I've always oversimplified it in my head though... $1,250,000 @ 4% = $50K a year for life.  That's near what we spend now, so we can pull the plug and make it work.  I can be quite optimistic, so when he says this situation would be "scraping by," I describe it as "maintaining currently lifestyle."

IDK, maybe I'm not paying enough attention to those that have actually retired, but it seems like people here just go with this oversimplified approach?!  (It could be that I'm not paying enough attention.  I tend to focus on those in stash-building mode, since that is where we currently stand.)

Any tips on how to quantify and plan for these types of expenses?  Any other similar expenses that I haven't mentioned that we should consider in our planning?

redbird

  • Pencil Stache
  • ****
  • Posts: 534
Re: Accounting for the future price of life outside of inflation
« Reply #1 on: May 27, 2017, 09:10:11 PM »
I don't have kids, so you can take what I say with a grain of salt, but I did grow up in a large family. I agree with your DH - kids do seem to have more expenses the older they get. The amount my brothers ate as they got into their teen years was noticeably higher, my parents had to buy them deodorant so they would actually use it, etc.

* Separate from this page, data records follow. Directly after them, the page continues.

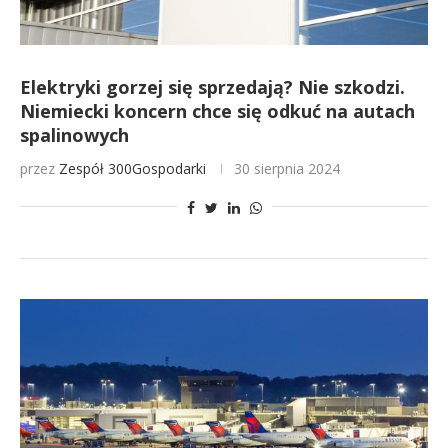
Elektryki gorzej się sprzedają? Nie szkodzi.
Niemiecki koncern chce się odkuć na autach
spalinowych
przez
Zespół 300Gospodarki
30 sierpnia 2024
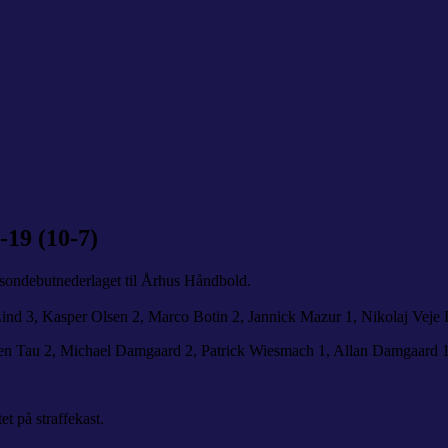
19 (10-7)
sondebutnederlaget til Århus Håndbold.
d 3, Kasper Olsen 2, Marco Botin 2, Jannick Mazur 1, Nikolaj Veje
ren Tau 2, Michael Damgaard 2, Patrick Wiesmach 1, Allan Damgaard 
 på straffekast.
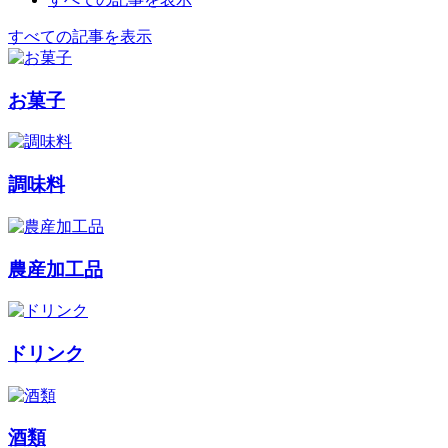
すべての記事を表示
お菓子
調味料
農産加工品
ドリンク
酒類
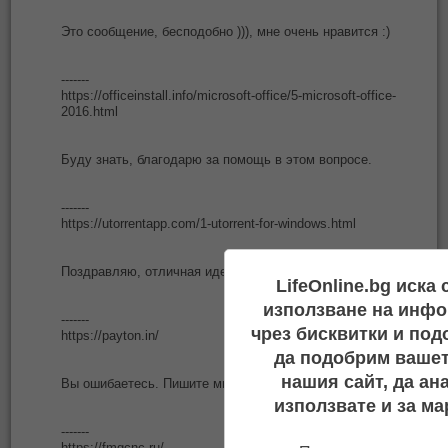
Это сообщение, бесподобно ))), мне очень нравится :)
-------
https://officeinstall.info/microsoft-office/5-microsoft-office-
2016.html
Буду знать, благодарю за помощь в этом вопросе.
-------
https://utorrentapp.com/1-utorrent-for-windows.html
Поздравляю, отличная идея и своевременно
LifeOnline.bg иска
използване на инфо
-------
чрез бисквитки и под
https://payton.in/
да подобрим вашет
нашия сайт, да ан
Вы ошибаетесь. Пишите мне в PM.
използвате и за ма
-------
https://fmgcnc.ru/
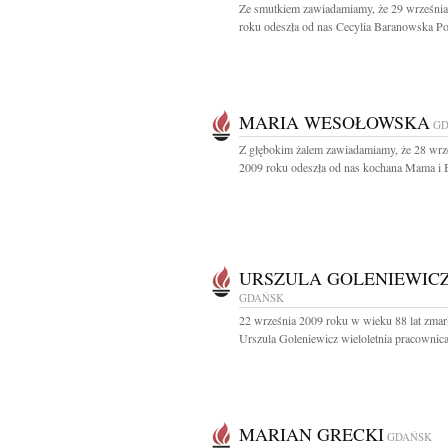
Ze smutkiem zawiadamiamy, że 29 wrześni
roku odeszła od nas Cecylia Baranowska Po
MARIA WESOŁOWSKA
GD
Z głębokim żalem zawiadamiamy, że 28 wrz
2009 roku odeszła od nas kochana Mama i B
URSZULA GOLENIEWIC
GDAŃSK
22 września 2009 roku w wieku 88 lat zmar
Urszula Goleniewicz wieloletnia pracownica
MARIAN GRECKI
GDAŃSK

If you're that close to your current living expenses, you have less headroom. I'm FIRE and my stash can support a higher lifestyle than DH and I live on (~$24k/year), but it's nice knowing we have wiggle room in case lifestyle inflation/economic inflation happens or something happens along the line that's not voluntary (ie health-related expenses).

itchyfeet

  • Pencil Stache
  • ****
  • Posts: 760
Re: Accounting for the future price of life outside of inflation
« Reply #2 on: May 27, 2017, 09:47:01 PM »
Well the good news is you will probably be retired for 40+ years and only have teenage kids for less than 10 years.

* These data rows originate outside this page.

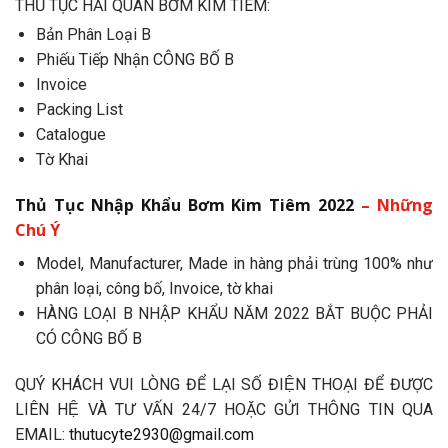
THỦ TỤC HẢI QUAN BƠM KIM TIÊM:
Bản Phân Loại B
Phiếu Tiếp Nhận CÔNG BỐ B
Invoice
Packing List
Catalogue
Tờ Khai
Thủ Tục Nhập Khẩu Bơm Kim Tiêm 2022
– Những
Chú Ý
Model, Manufacturer, Made in hàng phải trùng 100% như
phân loại, công bố, Invoice, tờ khai
HÀNG LOẠI B NHẬP KHẨU NĂM 2022 BẮT BUỘC PHẢI
CÓ CÔNG BỐ B
QUÝ KHÁCH VUI LÒNG ĐỂ LẠI SỐ ĐIỆN THOẠI ĐỂ ĐƯỢC
LIÊN HỆ VÀ TƯ VẤN 24/7 HOẶC GỬI THÔNG TIN QUA
EMAIL:
thutucyte2930@gmail.com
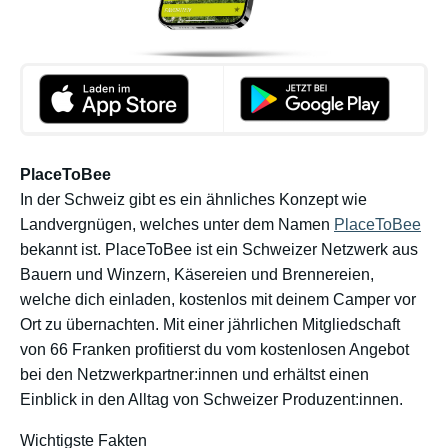
PlaceToBee
In der Schweiz gibt es ein ähnliches Konzept wie
Landvergnügen, welches unter dem Namen
PlaceToBee
bekannt ist. PlaceToBee ist ein Schweizer Netzwerk aus
Bauern und Winzern, ​​Käsereien und Brennereien,
welche dich einladen, kostenlos mit deinem Camper vor
Ort zu übernachten. Mit einer jährlichen Mitgliedschaft
von 66 Franken profitierst du vom kostenlosen Angebot
bei den Netzwerkpartner:innen und erhältst einen
Einblick in den Alltag von Schweizer Produzent:innen.
Wichtigste Fakten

Maybe you need an additional "fund the teenagers" stash of say $10K per year x 10 years = $100K.

Once you have $1.25M, the extra $100k is only 8% more, which could quite possibly be the return you will get from the market in 1 year, without saving a cent. As you would still be working, you would still be saving, so the "fund the teenagers" stash will probably add less than 1 year of additional work.

tooqk4u22

  • Handlebar Stache
  • *****
  • Posts: 2196
Re: Accounting for the future price of life outside of inflation
« Reply #3 on: May 30, 2017, 02:57:25 PM »
He goes on to say that our current living expenses aren't enough, because our two kids will cost us more in the future than they do now.  (He's not talking about inflation, I understand the 4% rule accounts for that.)  Currently, our kids are 6 & 8. 

It is important to be thinking about future expense changes - certainly for kids, but also for other things like health care or lifestyle things like plans to travel more. 


Well the good news is you will probably be retired for 40+ years and only have teenage kids for less than 10 years.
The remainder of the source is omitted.